WORK ORDER
Could you return every line of the records below that contains the word "into"?

MATERIAL FOR THE TASK
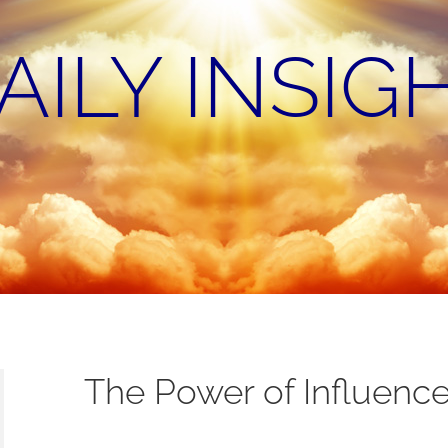
AILY INSIG
The Power of Influenc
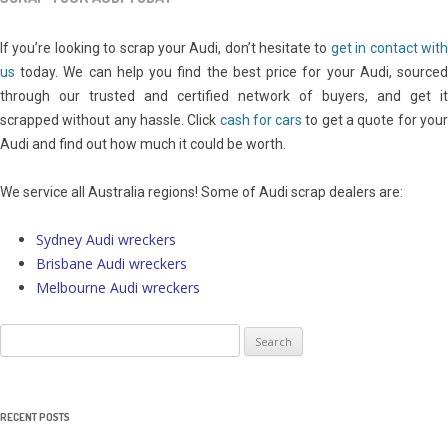
If you’re looking to scrap your Audi, don’t hesitate to
get in contact wit
us
today. We can help you find the best price for your Audi, sourced
through our trusted and certified network of buyers, and get it
scrapped without any hassle. Click
cash for cars
to get a quote for you
Audi and find out how much it could be worth.
We service all Australia regions! Some of Audi scrap dealers are:
Sydney Audi wreckers
Brisbane Audi wreckers
Melbourne Audi wreckers
Search
for:
RECENT POSTS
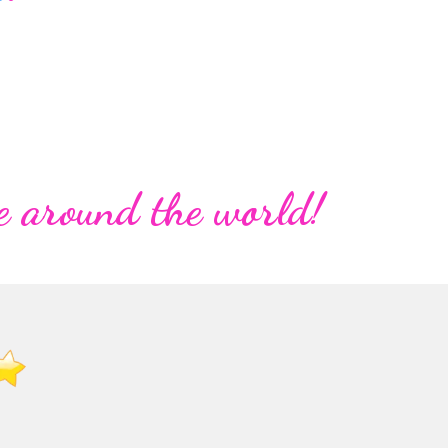
e around the world!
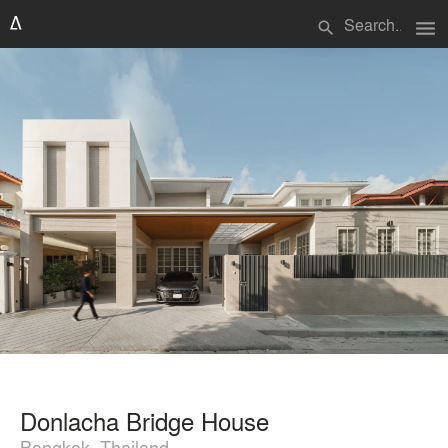
menu
search
Donlacha Bridge House
Bangkok, Thailand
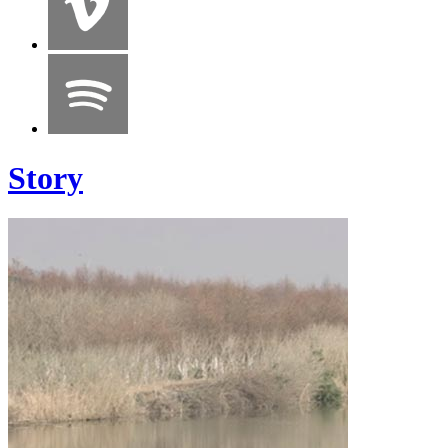
Story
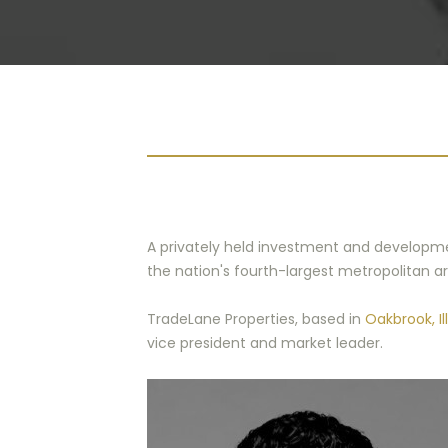
A privately held investment and development 
the nation's fourth-largest metropolitan area
TradeLane Properties, based in
Oakbrook, Ill
vice president and market leader.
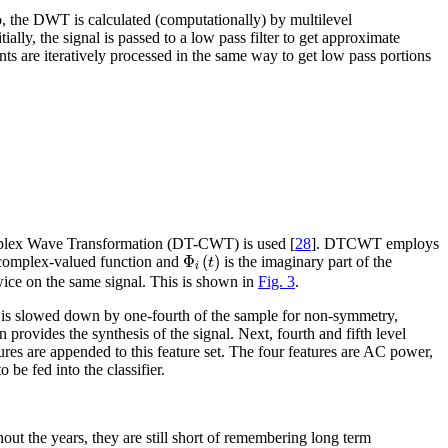
o, the DWT is calculated (computationally) by multilevel
ially, the signal is passed to a low pass filter to get approximate
nts are iteratively processed in the same way to get low pass portions
Complex Wave Transformation (DT-CWT) is used [
28
]. DTCWT employs
Φ
i
(
t
)
Φ
(
)
e complex-valued function and
is the imaginary part of the
t
i
twice on the same signal. This is shown in
Fig. 3
.
lter is slowed down by one-fourth of the sample for non-symmetry,
 provides the synthesis of the signal. Next, fourth and fifth level
ures are appended to this feature set. The four features are AC power,
be fed into the classifier.
ut the years, they are still short of remembering long term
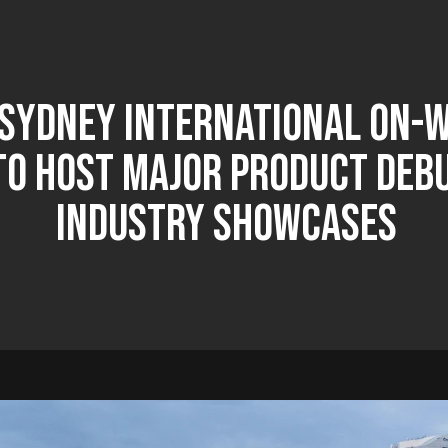
 Sydney International On-
To Host Major Product Deb
Industry Showcases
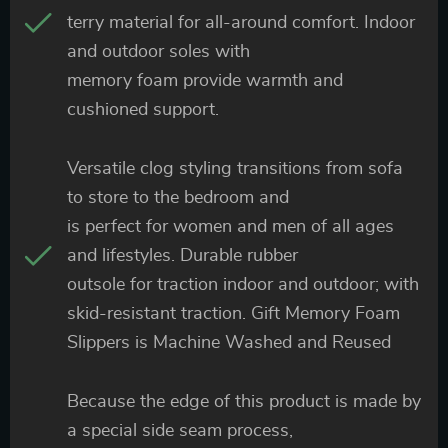
terry material for all-around comfort. Indoor
and outdoor soles with
memory foam provide warmth and
cushioned support.
Versatile clog styling transitions from sofa
to store to the bedroom and
is perfect for women and men of all ages
and lifestyles. Durable rubber
outsole for traction indoor and outdoor; with
skid-resistant traction. Gift Memory Foam
Slippers is Machine Washed and Reused
Because the edge of this product is made by
a special side seam process,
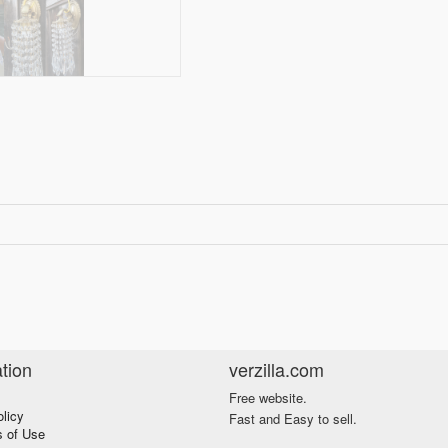
tion
verzilla.com
Free website.
olicy
Fast and Easy to sell.
s of Use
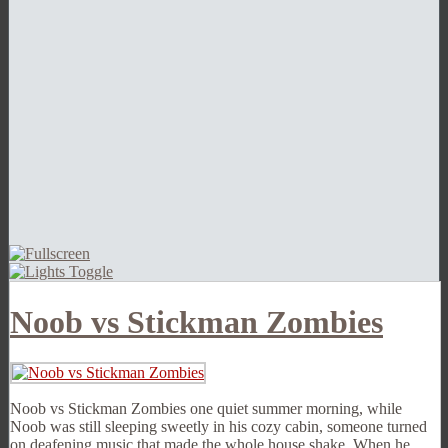
Noob vs Stickman Zombies
Noob vs Stickman Zombies one quiet summer morning, while
Noob was still sleeping sweetly in his cozy cabin, someone turned
on deafening music that made the whole house shake. When he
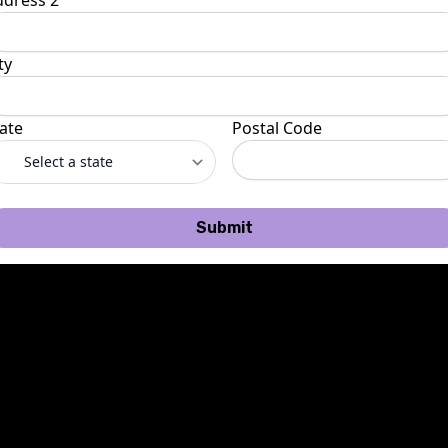
ddress 2
ty
ate
Postal Code
Submit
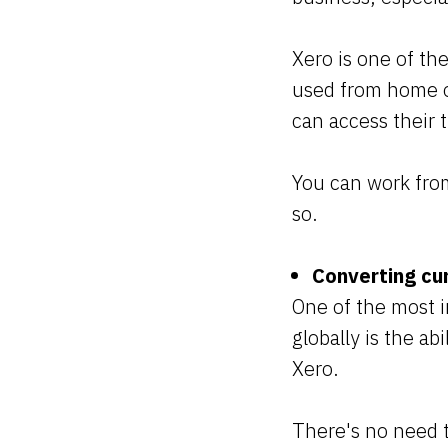
Xero is one of th
used from home or
can access their 
You can work from
so.
Converting cur
One of the most i
globally is the ab
Xero.
There's no need 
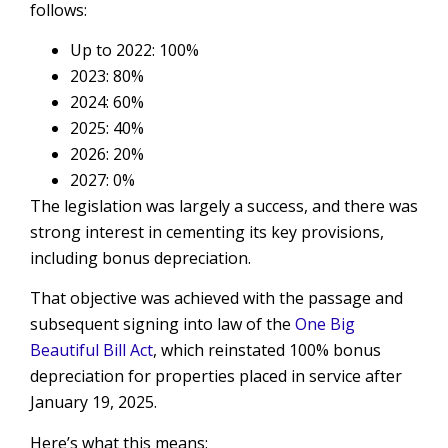
follows:
Up to 2022: 100%
2023: 80%
2024: 60%
2025: 40%
2026: 20%
2027: 0%
The legislation was largely a success, and there was
strong interest in cementing its key provisions,
including bonus depreciation.
That objective was achieved with the passage and
subsequent signing into law of the
One Big
Beautiful Bill Act
, which reinstated 100% bonus
depreciation for properties placed in service after
January 19, 2025.
Here’s what this means:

ANSWER TO THE PROBLEM
be fed into the classifier.
subsequent signing into law of the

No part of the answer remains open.